### Exercise brief
Write out, word for word, every line from the one where "ENJOY A GIVENCHY POUCH AND MIRROR WITH THE" occurs to the final line of the entries, and nothing beyond them.
***** Exercise materials *****
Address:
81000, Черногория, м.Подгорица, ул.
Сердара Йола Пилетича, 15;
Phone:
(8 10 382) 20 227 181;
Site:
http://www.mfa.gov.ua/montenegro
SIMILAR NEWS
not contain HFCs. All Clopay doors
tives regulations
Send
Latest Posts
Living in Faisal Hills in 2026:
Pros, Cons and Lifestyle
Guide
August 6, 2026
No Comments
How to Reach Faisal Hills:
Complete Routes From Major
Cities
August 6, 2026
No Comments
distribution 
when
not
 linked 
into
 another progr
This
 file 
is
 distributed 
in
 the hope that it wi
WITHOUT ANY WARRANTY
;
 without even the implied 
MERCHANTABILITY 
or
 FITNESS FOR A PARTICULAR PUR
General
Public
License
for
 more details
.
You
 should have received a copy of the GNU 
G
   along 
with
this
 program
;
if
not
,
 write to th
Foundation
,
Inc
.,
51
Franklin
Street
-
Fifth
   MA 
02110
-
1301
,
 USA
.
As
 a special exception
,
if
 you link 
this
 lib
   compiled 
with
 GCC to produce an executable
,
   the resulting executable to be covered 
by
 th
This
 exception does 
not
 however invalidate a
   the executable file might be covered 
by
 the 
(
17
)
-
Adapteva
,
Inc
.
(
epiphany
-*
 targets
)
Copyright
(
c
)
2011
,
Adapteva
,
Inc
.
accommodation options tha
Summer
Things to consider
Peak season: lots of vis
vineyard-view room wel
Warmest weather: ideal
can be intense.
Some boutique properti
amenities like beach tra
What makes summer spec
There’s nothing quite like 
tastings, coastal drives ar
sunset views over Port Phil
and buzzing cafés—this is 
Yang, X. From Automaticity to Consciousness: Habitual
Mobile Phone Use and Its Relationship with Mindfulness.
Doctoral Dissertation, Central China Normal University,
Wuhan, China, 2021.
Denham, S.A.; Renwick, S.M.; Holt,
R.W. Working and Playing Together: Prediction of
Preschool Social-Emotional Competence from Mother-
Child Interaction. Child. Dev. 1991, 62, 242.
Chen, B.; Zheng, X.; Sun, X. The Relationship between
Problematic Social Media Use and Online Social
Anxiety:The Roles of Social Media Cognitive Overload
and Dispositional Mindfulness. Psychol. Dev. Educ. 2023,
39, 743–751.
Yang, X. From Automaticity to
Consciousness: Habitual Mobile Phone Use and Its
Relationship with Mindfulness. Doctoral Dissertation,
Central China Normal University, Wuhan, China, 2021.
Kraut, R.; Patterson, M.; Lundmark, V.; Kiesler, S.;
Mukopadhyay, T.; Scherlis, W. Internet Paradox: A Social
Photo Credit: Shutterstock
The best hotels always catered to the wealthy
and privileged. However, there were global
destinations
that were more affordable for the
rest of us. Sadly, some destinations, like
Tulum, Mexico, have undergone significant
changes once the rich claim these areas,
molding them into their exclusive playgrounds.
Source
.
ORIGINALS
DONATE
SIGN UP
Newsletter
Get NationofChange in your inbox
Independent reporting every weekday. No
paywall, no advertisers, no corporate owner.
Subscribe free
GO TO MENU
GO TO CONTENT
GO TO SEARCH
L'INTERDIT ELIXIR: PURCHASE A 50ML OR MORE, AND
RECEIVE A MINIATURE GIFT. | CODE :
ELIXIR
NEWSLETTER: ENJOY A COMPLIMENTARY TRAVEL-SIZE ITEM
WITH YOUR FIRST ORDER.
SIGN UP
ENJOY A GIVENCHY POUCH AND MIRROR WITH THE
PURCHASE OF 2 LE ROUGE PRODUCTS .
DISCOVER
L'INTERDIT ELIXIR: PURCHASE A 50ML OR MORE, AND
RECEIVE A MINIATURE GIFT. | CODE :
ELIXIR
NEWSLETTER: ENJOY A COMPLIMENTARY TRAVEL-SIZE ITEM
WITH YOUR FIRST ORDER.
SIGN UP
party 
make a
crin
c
*****
### Your response
ENJOY A GIVENCHY POUCH AND MIRROR WITH THE
PURCHASE OF 2 LE ROUGE PRODUCTS .
DISCOVER
L'INTERDIT ELIXIR: PURCHASE A 50ML OR MORE, AND
RECEIVE A MINIATURE GIFT. | CODE :
ELIXIR
NEWSLETTER: ENJOY A COMPLIMENTARY TRAVEL-SIZE ITEM
WITH YOUR FIRST ORDER.
SIGN UP
party 
make a
crin
c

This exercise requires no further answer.